O episódio ocorrido dentro do reality é apenas um reflexo do que acontece fora da casa com pessoas LGBTs e, quando se é um negro periférico como Lucas Penteado, a questão é ainda mais acentuada. O participante não é e nem será o único que ao assumir sua sexualidade terá seu desejo reprimido, humilhado e colocado em questão por patrulhas de gênero, de identidade ou ideológicas.

Bissexualidade e Bifobia

Em um conceito básico e didático, a definição de bissexualidade se dá quando um indivíduo se sente atraído (seja físico ou afetivamente) por uma pessoa de sexo oposto, do mesmo sexo ou de qualquer outra identidade de gênero. É necessário entender que a sexualidade não depende de estereótipo algum e que a bissexualidade existe, assim como a bifobia.

Precisamos lembrar que a letra B na sigla LGBTQIA+ não é enfeite. Ela representa os bissexuais, que, na maioria das vezes, não são levados a sério e tidos pela sociedade como pessoas indecisas ou perdidas em sua própria sexualidade. Segundo uma matéria divulgada na Revista Galileu, dados obtidos em 2020 após uma pesquisa feita pela ONG Livre & Iguais do Instituto Brasileiro de Diversidade Sexual (IBDSEX), 17,6% de 8.918 pessoas entrevistadas se apresentaram como bissexuais.

O preconceito com bissexuais homens é maior do que com mulheres que se declaram bissexuais. (Reprodução/Internet)

Entre os homens bissexuais identificados na pesquisa a percentagem chegou a 10,7%, já nas mulheres o número chegou aos 39,5%. Vale lembrar que foram levados em consideração (homens cis e trans e mulheres cis, trans e travestis). Mas os números expressivos não impedem a bifobia, que por sua vez só piora e contribui para que toda essa invalidação, falta de respeito e invasão com a sexualidade alheia aumente.

Bissexualidade anulada

A bissexualidade masculina, ao contrário da feminina, é ainda mais negada e anulada, pois simplesmente não atende aos conceitos e padrões de uma sociedade heteronormativa. E no caso de Lucas, é comum que se espere toda uma virilidade que um homem preto “tem” que atender como figura de macho alfa. Quase se assemelhando aos personagens clichês da indústria pornô “a lá” kid bengala.

É comum, por exemplo, relatos de quando homens se assumem bissexuais para outros homens não bi e gêneros diversos acabam passando por algum constrangimento ou piadinhas machistas do tipo “tu é gay, só falta sair do armário”, no caso das mulheres, já a intitulam logo de “sapatão”, pois uma mulher que já teve uma vida conjugal com um homem não pode ter um relacionamento com alguém do mesmo sexo, afinal, “é a regra”.

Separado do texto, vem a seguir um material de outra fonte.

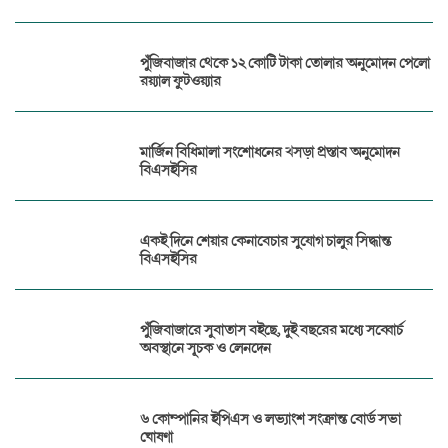
পুঁজিবাজার থেকে ১২ কোটি টাকা তোলার অনুমোদন পেলো
রয়্যাল ফুটওয়্যার
মার্জিন বিধিমালা সংশোধনের খসড়া প্রস্তাব অনুমোদন
বিএসইসির
একই দিনে শেয়ার কেনাবেচার সুযোগ চালুর সিদ্ধান্ত
বিএসইসির
পুঁজিবাজারে সুবাতাস বইছে, দুই বছরের মধ্যে সব্বোর্চ
অবস্থানে সূচক ও লেনদেন
৬ কোম্পানির ইপিএস ও লভ্যাংশ সংক্রান্ত বোর্ড সভা
ঘোষণা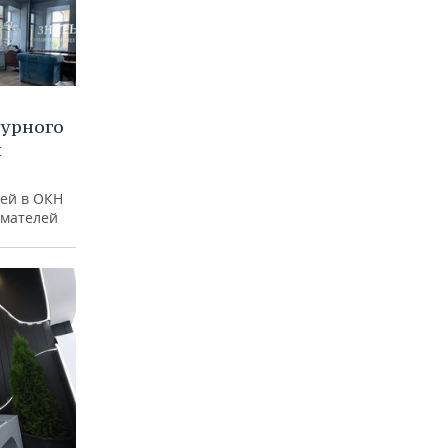
турного
и
ей в ОКН
имателей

Mais visibilidade, menos lacração


A discussão saudável sobre gêneros, seja ele qual for, é de extrema importância para a sociedade como um todo. A representatividade e ativismo estão aí para isso, mesmo que ainda seja uma parcela mínima quase imperceptível. Os debates abrem portas para o falar e o ouvir aos que muitas vezes não têm a oportunidade de expressar sua vivência, seus anseios e angústias.

Debates saudáveis sobre questões LGBTQIA+ ajudam a romper preconceitos (Reprodução/Internet)

O espaço para a visibilidade pode salvar vidas, abrir caminhos, desconstruir preconceitos, romper padrões que trazem para essa parcela oprimida da sociedade, vergonha, dor, sofrimento e em alguns casos a não aceitação. Aos preconceituosos, agressores e replicantes de piadinhas homofóbicas, resta torcer para que um dia possam se despir dessa prática impregnada na sociedade há séculos.

Para isso, a educação ainda é o melhor caminho para constituir uma sociedade livre e solidária, começando pelo convívio e educação familiar. Obviamente não é um processo simples, porém, é possível. Ver integrantes da comunidade LGTBQIA+ e que se autodeclaram militantes descontraídos, deslegitimarem o primeiro beijo gay da história de uma programa exibido em rede nacional com alto índices de audiência, é um banho de água fria.

E o tipo de comportamento ou conduta que faz lembrar aos militantes extremos e ‘lacradores de plantão’, que quando a luta por qualquer motivo, (racial, gênero, étnica ou religiosa) não tem humanidade, ela perde seu propósito e o seu valor os tornando praticamente iguais aos que eles tanto lutam para serem diferentes.